NAME
Spreadsheet::Read::Ingester - ingest and save csv and spreadsheet data to a perl data structure to avoid reparsing
SYNOPSIS
use Spreadsheet::Read::Ingester;
# ingest raw file, store parsed data file, and return data object
my $data = Spreadsheet::Read::Ingester->new('/path/to/file');
# the returned data object has all the methods of a L<Spreadsheet::Read> object
my $num_cols = $data->sheet(1)->maxcol;
# delete old data files older than 30 days to save disk space
Spreadsheet::Read::Ingester->cleanup;
DESCRIPTION
This module is intended to be a drop-in replacement for Spreadsheet::Read and is a simple, unobtrusive wrapper for it.
Parsing spreadsheet and csv data files is time consuming, especially with large data sets. If a data file is ingested more than once, much time and processing power is wasted reparsing the same data. To avoid reparsing, this module uses Storable to save a parsed version of the data to disk when a new file is ingested. All subsequent ingestions are retrieved from the stored Perl data structure. Files are saved in the directory determined by File::UserConfig and is a function of the user's OS.
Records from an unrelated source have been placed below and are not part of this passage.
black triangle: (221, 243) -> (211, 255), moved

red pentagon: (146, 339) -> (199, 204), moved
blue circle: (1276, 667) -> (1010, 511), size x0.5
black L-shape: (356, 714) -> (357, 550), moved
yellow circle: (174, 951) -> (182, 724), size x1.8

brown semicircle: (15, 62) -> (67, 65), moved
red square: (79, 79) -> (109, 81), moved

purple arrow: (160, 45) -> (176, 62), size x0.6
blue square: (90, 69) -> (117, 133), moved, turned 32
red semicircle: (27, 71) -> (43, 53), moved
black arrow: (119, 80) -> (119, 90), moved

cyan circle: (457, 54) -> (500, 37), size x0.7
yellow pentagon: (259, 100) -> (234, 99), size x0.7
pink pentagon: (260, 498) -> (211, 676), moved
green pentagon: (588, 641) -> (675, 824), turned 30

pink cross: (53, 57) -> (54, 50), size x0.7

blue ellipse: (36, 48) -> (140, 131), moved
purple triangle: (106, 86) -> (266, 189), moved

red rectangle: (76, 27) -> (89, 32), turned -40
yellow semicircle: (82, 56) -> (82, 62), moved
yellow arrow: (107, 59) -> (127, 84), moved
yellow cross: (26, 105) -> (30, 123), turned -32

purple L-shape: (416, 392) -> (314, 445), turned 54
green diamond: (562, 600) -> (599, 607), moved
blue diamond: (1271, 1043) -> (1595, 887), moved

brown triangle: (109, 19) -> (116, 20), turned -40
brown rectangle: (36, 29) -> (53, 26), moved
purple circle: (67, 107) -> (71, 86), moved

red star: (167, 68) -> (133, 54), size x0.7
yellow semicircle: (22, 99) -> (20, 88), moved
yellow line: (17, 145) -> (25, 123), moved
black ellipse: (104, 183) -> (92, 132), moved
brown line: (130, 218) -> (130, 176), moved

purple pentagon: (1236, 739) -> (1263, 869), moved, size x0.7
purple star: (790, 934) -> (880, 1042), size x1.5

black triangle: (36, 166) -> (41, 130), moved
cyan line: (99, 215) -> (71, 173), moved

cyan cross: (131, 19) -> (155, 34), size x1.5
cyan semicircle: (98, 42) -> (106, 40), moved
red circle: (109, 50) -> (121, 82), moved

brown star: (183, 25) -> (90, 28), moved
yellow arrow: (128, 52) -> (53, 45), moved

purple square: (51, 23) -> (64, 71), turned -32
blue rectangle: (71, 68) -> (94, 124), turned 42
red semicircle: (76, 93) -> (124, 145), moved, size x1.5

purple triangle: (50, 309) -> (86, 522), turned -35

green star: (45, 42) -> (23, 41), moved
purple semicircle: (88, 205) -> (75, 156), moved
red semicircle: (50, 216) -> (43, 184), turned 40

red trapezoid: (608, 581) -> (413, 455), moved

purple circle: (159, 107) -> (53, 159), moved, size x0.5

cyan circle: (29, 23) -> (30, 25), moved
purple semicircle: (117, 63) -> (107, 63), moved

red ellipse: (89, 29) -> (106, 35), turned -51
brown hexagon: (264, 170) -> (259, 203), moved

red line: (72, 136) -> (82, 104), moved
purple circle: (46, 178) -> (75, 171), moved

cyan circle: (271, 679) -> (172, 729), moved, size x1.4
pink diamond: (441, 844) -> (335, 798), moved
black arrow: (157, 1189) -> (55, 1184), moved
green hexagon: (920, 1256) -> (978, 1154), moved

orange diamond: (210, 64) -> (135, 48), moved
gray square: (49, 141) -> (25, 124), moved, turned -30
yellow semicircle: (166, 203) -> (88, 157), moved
The stored data file names are the unique file signatures for the raw data file. The signature is used to detect if the original file changed, in which case the data is reingested from the raw file and a new parsed file is saved using an updated file signature. Arguments passed to the constructor are appended to the name of the file to ensure different parse options are accounted for. Parsed data files are kept indefinitely but can be deleted with the cleanup()
method.
Consult the Spreadsheet::Read documentation for accessing the data object returned by this module.
METHODS
new( $path_to_file )
my $data = Spreadsheet::Read::Ingester->new('/path/to/file');
Takes same arguments as the new constructor in Spreadsheet::Read module. Returns an object identical to the object returned by the Spreadsheet::Read module along with its corresponding methods.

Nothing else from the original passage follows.